Una de las principales ventajas del modelo de negocio de Loop, dice Szaky, es que obliga a los diseñadores de envases a dar prioridad a la durabilidad sobre la capacidad de eliminación. En el futuro, Szaky prevé que Loop podrá enviar por correo electrónico a los usuarios avisos sobre las fechas de caducidad y otros consejos para reducir su huella de residuos. El modelo del lechero va más allá de la botella: nos hace reflexionar sobre lo que consumimos y lo que tiramos. «La basura es algo que queremos que esté fuera de nuestra vista y de nuestra mente: es sucia, asquerosa y huele mal», dice Szaky.
Eso es lo que hay que cambiar. Es tentador ver el plástico amontonado en los vertederos de Malasia y suponer que el reciclaje es una pérdida de tiempo, pero eso no es cierto. En el Reino Unido, el reciclaje es en gran medida un éxito, y las alternativas -quemar nuestros residuos o enterrarlos- son peores. En lugar de renunciar al reciclaje, dice Szaky, todos deberíamos consumir menos, reutilizar lo que podamos y tratar nuestros residuos como los ve la industria de la basura: como un recurso. No es el final de algo, sino el principio de otra cosa.

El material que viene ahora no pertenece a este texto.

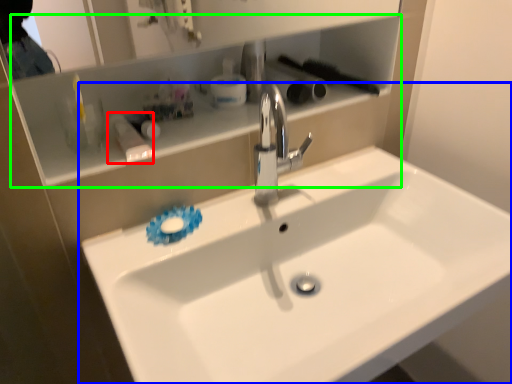 Question: Which object is positioned farthest from toiletry (highlighted by a red box)? Select from sink (highlighted by a blue box) and cabinet (highlighted by a green box).

Choices:
 (A) sink
 (B) cabinet

Answer: (A) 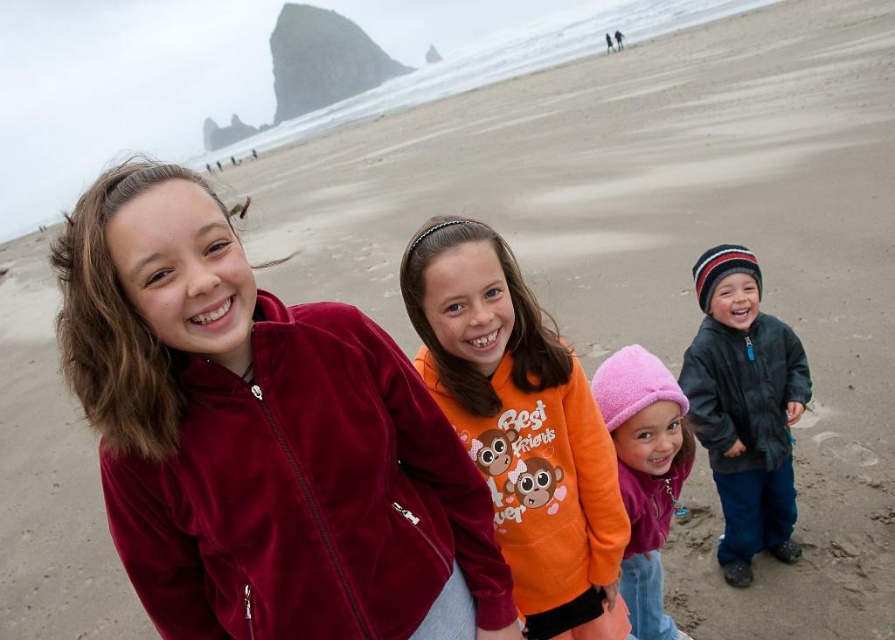 You are a photographer trying to capture a clear shot of the pink fleece hat at center and the dark gray fleece jacket at lower right. Based on their positions, which object is closer to the camera?

The dark gray fleece jacket at lower right is closer to the camera since the pink fleece hat at center is positioned behind it.

From the picture: You are a photographer trying to capture the group of children on the beach. You notice the dark gray fleece jacket at lower right. Where exactly is this jacket positioned in the image?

«No lo llamamos residuos; lo llamamos materiales», dice Smith, de Green Recycling, de vuelta en Maldon. En el patio, se está cargando un camión de transporte con 35 balas de cartón clasificado. Desde aquí, Smith lo enviará a una fábrica de Kent para que se convierta en pasta de papel. Dentro de quince días habrá nuevas cajas de cartón, y poco después la basura de otra persona.